**Description of the task:** In your copy, include every entry exactly as written but no pictures.

Saved entries
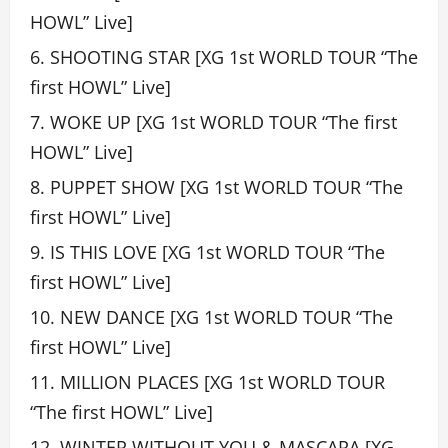
HOWL” Live]
SHOOTING STAR [XG 1st WORLD TOUR “The
first HOWL” Live]
WOKE UP [XG 1st WORLD TOUR “The first
HOWL” Live]
PUPPET SHOW [XG 1st WORLD TOUR “The
first HOWL” Live]
IS THIS LOVE [XG 1st WORLD TOUR “The
first HOWL” Live]
NEW DANCE [XG 1st WORLD TOUR “The
first HOWL” Live]
MILLION PLACES [XG 1st WORLD TOUR
“The first HOWL” Live]
WINTER WITHOUT YOU & MASCARA [XG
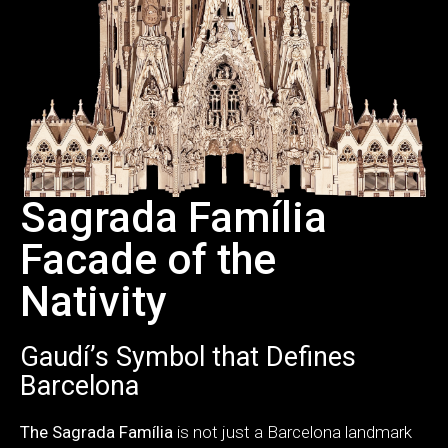
Sagrada Família
Facade of the
Nativity
Gaudí’s Symbol that Defines
Barcelona
The Sagrada Família
is not just a Barcelona landmark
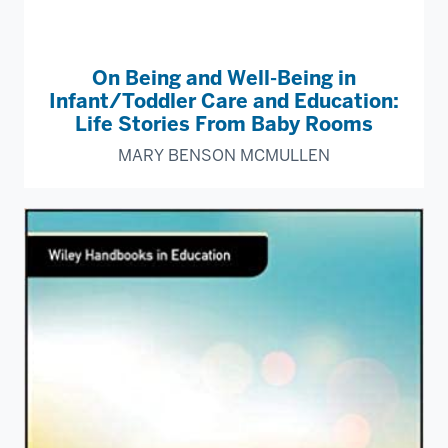
On Being and Well-Being in
Infant/Toddler Care and Education:
Life Stories From Baby Rooms
MARY BENSON MCMULLEN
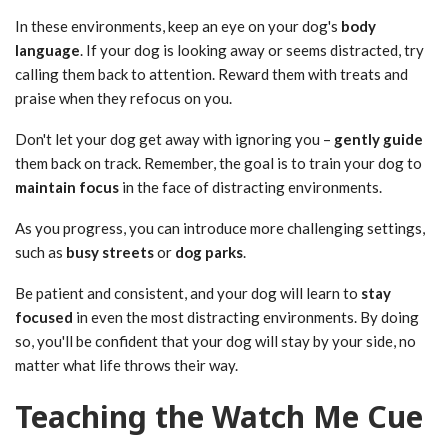
In these environments, keep an eye on your dog's
body
language
. If your dog is looking away or seems distracted, try
calling them back to attention. Reward them with treats and
praise when they refocus on you.
Don't let your dog get away with ignoring you –
gently guide
them back on track. Remember, the goal is to train your dog to
maintain focus
in the face of distracting environments.
As you progress, you can introduce more challenging settings,
such as
busy streets
or
dog parks
.
Be patient and consistent, and your dog will learn to
stay
focused
in even the most distracting environments. By doing
so, you'll be confident that your dog will stay by your side, no
matter what life throws their way.
Teaching the Watch Me Cue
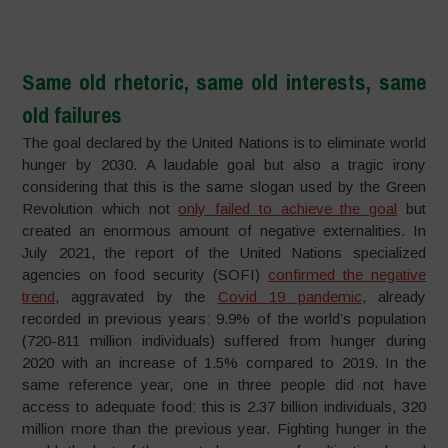
–
Same old rhetoric, same old interests, same
old failures
The goal declared by the United Nations is to eliminate world
hunger by 2030. A laudable goal but also a tragic irony
considering that this is the same slogan used by the Green
Revolution which not
only failed to achieve the goal
but
created an enormous amount of negative externalities. In
July 2021, the report of the United Nations specialized
agencies on food security (SOFI)
confirmed the negative
trend
, aggravated by the
Covid 19 pandemic
, already
recorded in previous years: 9.9% of the world’s population
(720-811 million individuals) suffered from hunger during
2020 with an increase of 1.5% compared to 2019. In the
same reference year, one in three people did not have
access to adequate food: this is 2.37 billion individuals, 320
million more than the previous year. Fighting hunger in the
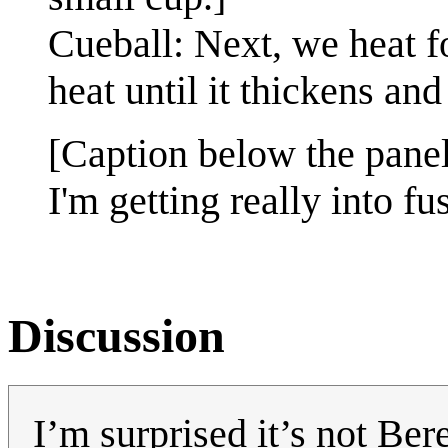
Cueball: Next, we heat 
heat until it thickens an
[Caption below the panel
I'm getting really into fu
Discussion
I’m surprised it’s not Be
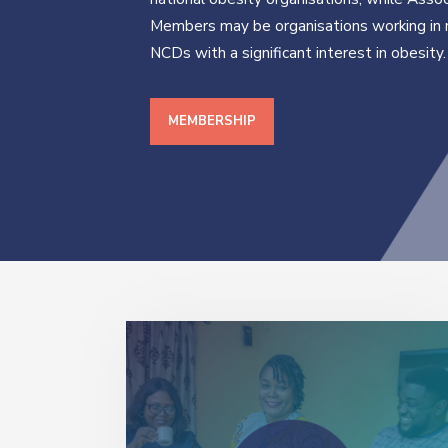
Members may be organisations working in 
NCDs with a significant interest in obesity.
MEMBERSHIP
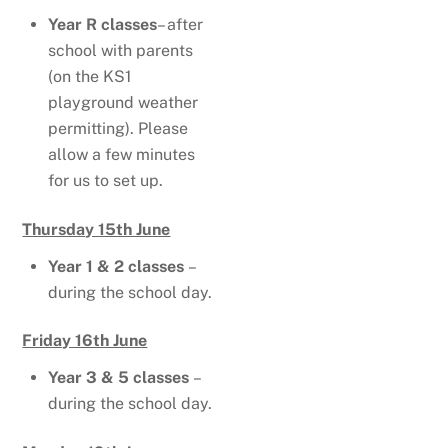
Year R classes
– after
school with parents
(on the KS1
playground weather
permitting). Please
allow a few minutes
for us to set up.
Thursday 15th June
Year 1 & 2 classes
–
during the school day.
Friday 16th June
Year 3 & 5 classes
–
during the school day.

**Completed task:**
HOWL” Live]
SHOOTING STAR [XG 1st WORLD TOUR “The
first HOWL” Live]
WOKE UP [XG 1st WORLD TOUR “The first
HOWL” Live]
PUPPET SHOW [XG 1st WORLD TOUR “The
first HOWL” Live]
IS THIS LOVE [XG 1st WORLD TOUR “The
first HOWL” Live]
NEW DANCE [XG 1st WORLD TOUR “The
first HOWL” Live]
MILLION PLACES [XG 1st WORLD TOUR
“The first HOWL” Live]
WINTER WITHOUT YOU & MASCARA [XG
Sagrada Família
Facade of the
Nativity
Gaudí’s Symbol that Defines
Barcelona
The Sagrada Família
is not just a Barcelona landmark
On Being and Well-Being in
Infant/Toddler Care and Education:
Life Stories From Baby Rooms
MARY BENSON MCMULLEN
In these environments, keep an eye on your dog's
body
language
. If your dog is looking away or seems distracted, try
calling them back to attention. Reward them with treats and
praise when they refocus on you.
Don't let your dog get away with ignoring you –
gently guide
them back on track. Remember, the goal is to train your dog to
maintain focus
in the face of distracting environments.
As you progress, you can introduce more challenging settings,
such as
busy streets
or
dog parks
.
Be patient and consistent, and your dog will learn to
stay
focused
in even the most distracting environments. By doing
so, you'll be confident that your dog will stay by your side, no
matter what life throws their way.
Teaching the Watch Me Cue
–
Same old rhetoric, same old interests, same
old failures
The goal declared by the United Nations is to eliminate world
hunger by 2030. A laudable goal but also a tragic irony
considering that this is the same slogan used by the Green
Revolution which not
only failed to achieve the goal
but
created an enormous amount of negative externalities. In
July 2021, the report of the United Nations specialized
agencies on food security (SOFI)
confirmed the negative
trend
, aggravated by the
Covid 19 pandemic
, already
recorded in previous years: 9.9% of the world’s population
(720-811 million individuals) suffered from hunger during
2020 with an increase of 1.5% compared to 2019. In the
same reference year, one in three people did not have
access to adequate food: this is 2.37 billion individuals, 320
million more than the previous year. Fighting hunger in the
Cueball: Next, we heat 
heat until it thickens an
[Caption below the panel
I'm getting really into fu
Discussion
I’m surprised it’s not Be
Members may be organisations working in 
NCDs with a significant interest in obesity.
MEMBERSHIP
Year R classes
– after
school with parents
(on the KS1
playground weather
permitting). Please
allow a few minutes
for us to set up.
Thursday 15th June
Year 1 & 2 classes
–
during the school day.
Friday 16th June
Year 3 & 5 classes
–
during the school day.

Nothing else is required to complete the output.